[What the exercise asks] Which lines of the data below hold "hésitez"? Copy each of them.

[Data under study]
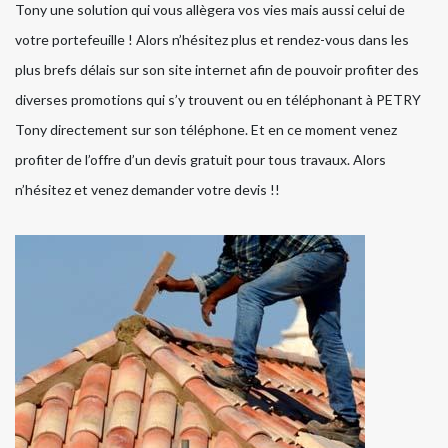
Tony une solution qui vous allègera vos vies mais aussi celui de
votre portefeuille ! Alors n’hésitez plus et rendez-vous dans les
plus brefs délais sur son site internet afin de pouvoir profiter des
diverses promotions qui s’y trouvent ou en téléphonant à PETRY
Tony directement sur son téléphone. Et en ce moment venez
profiter de l’offre d’un devis gratuit pour tous travaux. Alors
n’hésitez et venez demander votre devis !!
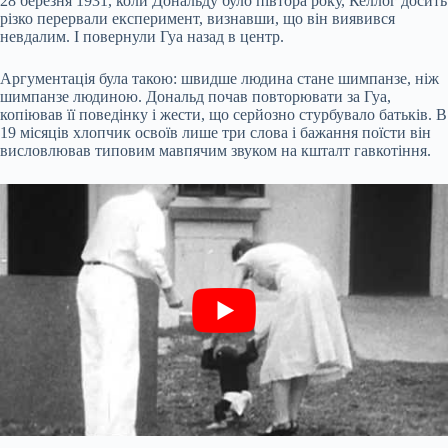
28 березня 1931, коли Дональду було півтора року, Келлог досить
різко перервали експеримент, визнавши, що він виявився
невдалим. І повернули Гуа назад в центр.
Аргументація була такою: швидше людина стане шимпанзе, ніж
шимпанзе людиною. Дональд почав повторювати за Гуа,
копіював її поведінку і жести, що серйозно стурбувало батьків. В
19 місяців хлопчик освоїв лише три слова і бажання поїсти він
висловлював типовим мавпячим звуком на кшталт гавкотіння.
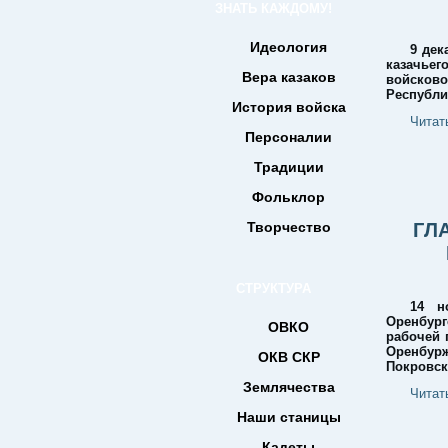
ЗНАТЬ КАЖДОМУ!
Идеология
9 дек
казачьег
Вера казаков
войсково
Республи
История войска
Читат
Персоналии
Традиции
Фольклор
Творчество
ГЛ
СТРУКТУРА
14 н
Оренбург
ОВКО
рабочей 
Оренбур
ОКВ СКР
Покровск
Землячества
Читат
Наши станицы
Кадеты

[Answer to this exercise]
votre portefeuille ! Alors n’hésitez plus et rendez-vous dans les
n’hésitez et venez demander votre devis !!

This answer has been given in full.